#### Data provided
● ● ●
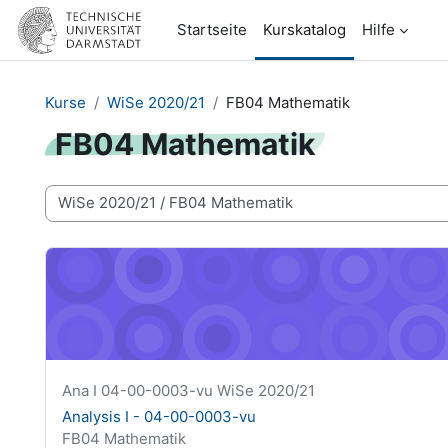
Zum Hauptinhalt
Startseite
Kurskatalog
Hilfe
Kurse
WiSe 2020/21
FB04 Mathematik
FB04 Mathematik
Kursbereiche
Analysis I - 04-00-0003-vu
Kurzer Kursname
Ana I 04-00-0003-vu WiSe 2020/21
Kursname
Analysis I - 04-00-0003-vu
Kursbereich
FB04 Mathematik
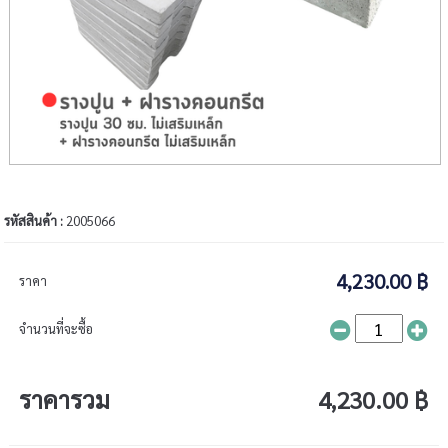
รหัสสินค้า :
2005066
4,230.00 ฿
ราคา
จำนวนที่จะซื้อ
ราคารวม
4,230.00 ฿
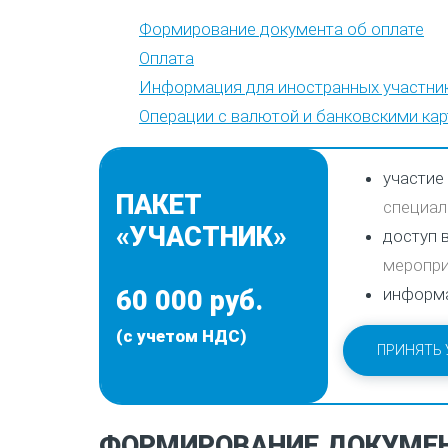
Формирование документа об оплате
Оплата
Информация для иностранных участни
Операции с валютой и банковскими ка
участие
ПАКЕТ
специал
«УЧАСТНИК»
доступ 
меропри
информ
60 000 руб.
(с учетом НДС)
ПРИНЯТЬ 
ФОРМИРОВАНИЕ ДОКУМЕН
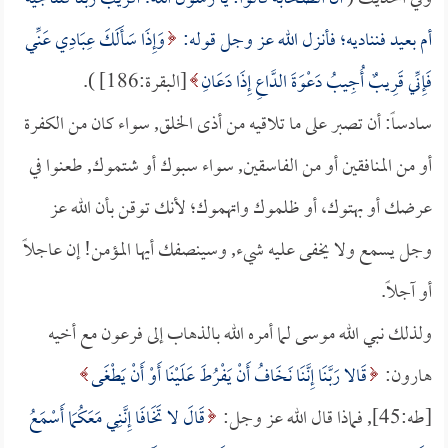
أم بعيد فنناديه؛ فأنزل الله عز وجل قوله:
وَإِذَا سَأَلَكَ عِبَادِي عَنِّي
فَإِنِّي قَرِيبٌ أُجِيبُ دَعْوَةَ الدَّاعِ إِذَا دَعَانِ
[البقرة:186] ).
سادساً: أن تصبر على ما تلاقيه من أذى الخلق, سواء كان من الكفرة
أو من المنافقين أو من الفاسقين, سواء سبوك أو شتموك, طعنوا في
عرضك أو بهتوك، أو ظلموك واتهموك؛ لأنك توقن بأن الله عز
وجل يسمع ولا يخفى عليه شيء, وسينصفك أيها المؤمن! إن عاجلاً
أو آجلاً.
ولذلك نبي الله موسى لما أمره الله بالذهاب إلى فرعون مع أخيه
هارون:
قَالا رَبَّنَا إِنَّنَا نَخَافُ أَنْ يَفْرُطَ عَلَيْنَا أَوْ أَنْ يَطْغَى
[طه:45], فماذا قال الله عز وجل:
قَالَ لا تَخَافَا إِنَّنِي مَعَكُمَا أَسْمَعُ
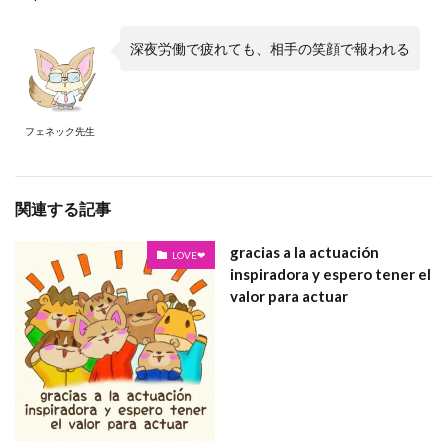
深夜労働で疲れても、相手の笑顔で報われる
フェネック先生
関連する記事
gracias a la actuación
LOVE❤
inspiradora y espero tener el
valor para actuar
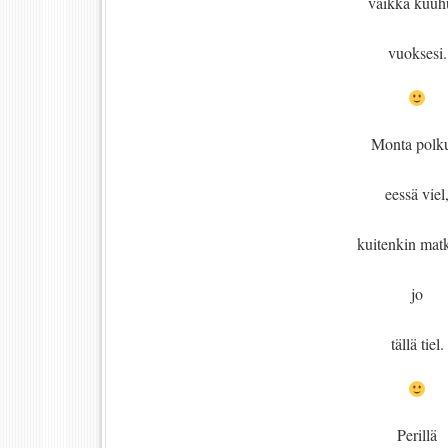
vaikka kuuh
vuoksesi.
Monta polk
eessä viel
kuitenkin matk
jo
tällä tiel.
Perillä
● ● ●
#### Your objective
If a line in the entries contains the word "WiSe", copy that line out.

#### Output of the exercise
WiSe 2020/21
Ana I 04-00-0003-vu WiSe 2020/21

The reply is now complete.